With the advent of Ramzan, new devotional music videos do make an appearance, but this year one particular video has really got me thinking.

This is a video by the man of the moment, tele-evangelist and television showman Dr Amir Liaqat, titled ‘Pak Ramzaanh’ (noon not pronounced). The lyrics of the song obviously extol the holy month and its spirit but then about halfway through we see our hero in army camouflage pants and a t-shirt, admiring himself in the mirror as he puts the finishing touches to his soldier look by donning cool black gloves.

At this point a new story begins in the video, the story of a brave soldier martyred fighting in Zarb-e Azb. The brave soldier is obviously our hero, and he bids his very young and very pretty wife farewell to go off and fight.

We see him arrive at a location with his comrades in arms. The words that then flash across the screen are Operation Zarb-e Azb, Waadi-e Teerah. Okay, we think, the soldiers have come to the tribal areas to fight the terrorists. Good. But this is when things become a little confusing in the music video because what we then see seems to be very conventional ground and bunker warfare. Not just that but when we see the enemy they don’t look anything like Hakeemullah Mehsud or Ehsanullah Ehsan or Rasheed Ghazi or any of their foot soldiers. The enemy fighters are portrayed as army soldiers, dressed in military style, using fairly conventional, army to army, ground warfare weapons. The enemy fighters portrayed are lean and dark and look suspiciously like the stereotypical picture of people from a neighbouring nation.

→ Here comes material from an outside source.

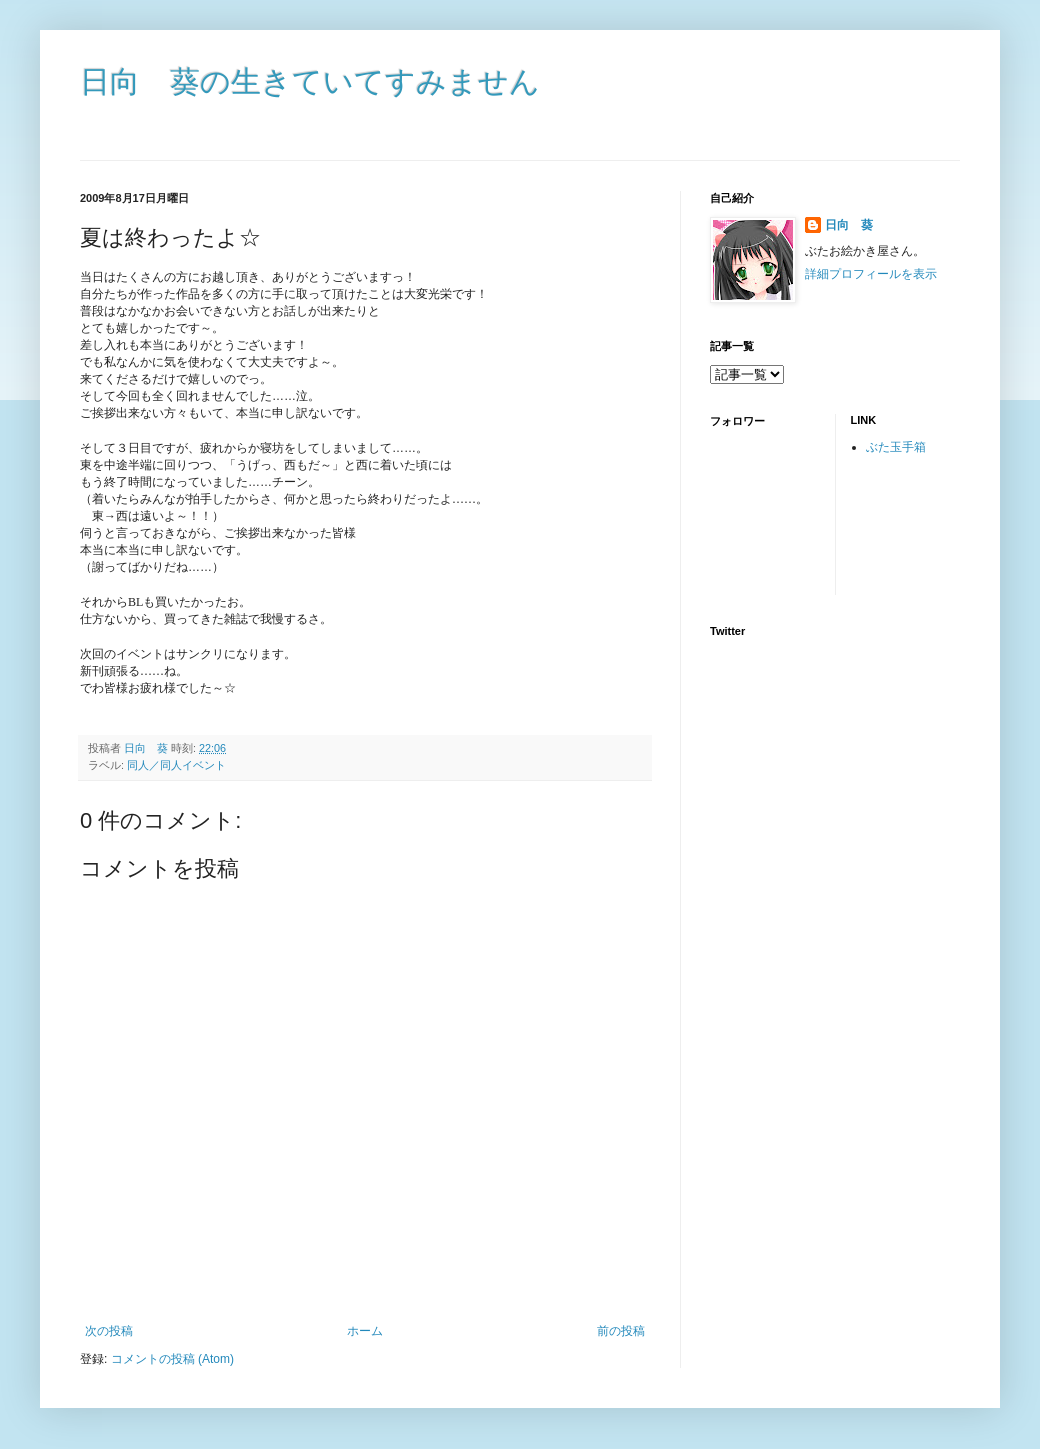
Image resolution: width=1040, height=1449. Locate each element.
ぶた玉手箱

As an evil enemy fighter guns down the Pakistani soldiers, our hero whips out a pistol and shoots the aggressor (a bit like the famous scene in Raiders of the Lost Ark when Indiana Jones pulls a gun on his whip wielding opponent); a bullet from another fighter hits our hero but as he is going down he lobs a grenade at the enemy position. Triumph!

As he lies dying in the sand, our hero has a flashback to happier times: iftari with his very young, very pretty wife. As he lies dying the song ends and we move to Arabic, Quranic recitation.A shaheed has given his life, fighting the enemy in Operation Zarb-e Azb.

Somehow the song’s lyrics continue to be about Ramzan (ramzah) by equating the holy month with national identity "yeh Pak ramzah, iss kay dushman ko mita kay rakh doon, yeh mera wada hai Pak ramzah". And it’s really effective storytelling, rousing music, good photography, emotive themes.

Just one quibble though: the face of the enemy. Why does this video portray the Zarb-e Azb enemy as dark, lean soldiers who seem to be part of a conventional enemy, engaged in conventional warfare? Is this just propagandist force of habit or is it in fact a deliberate attempt to cloud the facts and rewrite the narrative?

Could this really be the case? One must ask the question because over the years there has been an evident tendency to insinuate that the enemy is alien -- Uzbek or Afghan or Indian -- rather than Pakistanis fighting the state. This is despite the fact that the terrorist attacks on GHQ, the Marriott hotel, the Manawan police training academy, the FC cadets at Shabqadar, the assasination of a former prime minister were all claimed by the TTP (Tehrik-i-TalibanPakistan). Have we developed amnesia about the months and years of bloodshed and terror unleashed upon Pakistan by a network of Pakistanis?

This Ramzan video, compelling as it is, certainly raises some questions -- mainly about the changing narrative. Has a bloody, national insurrection been turned into ‘conspiracy’ by foreigners?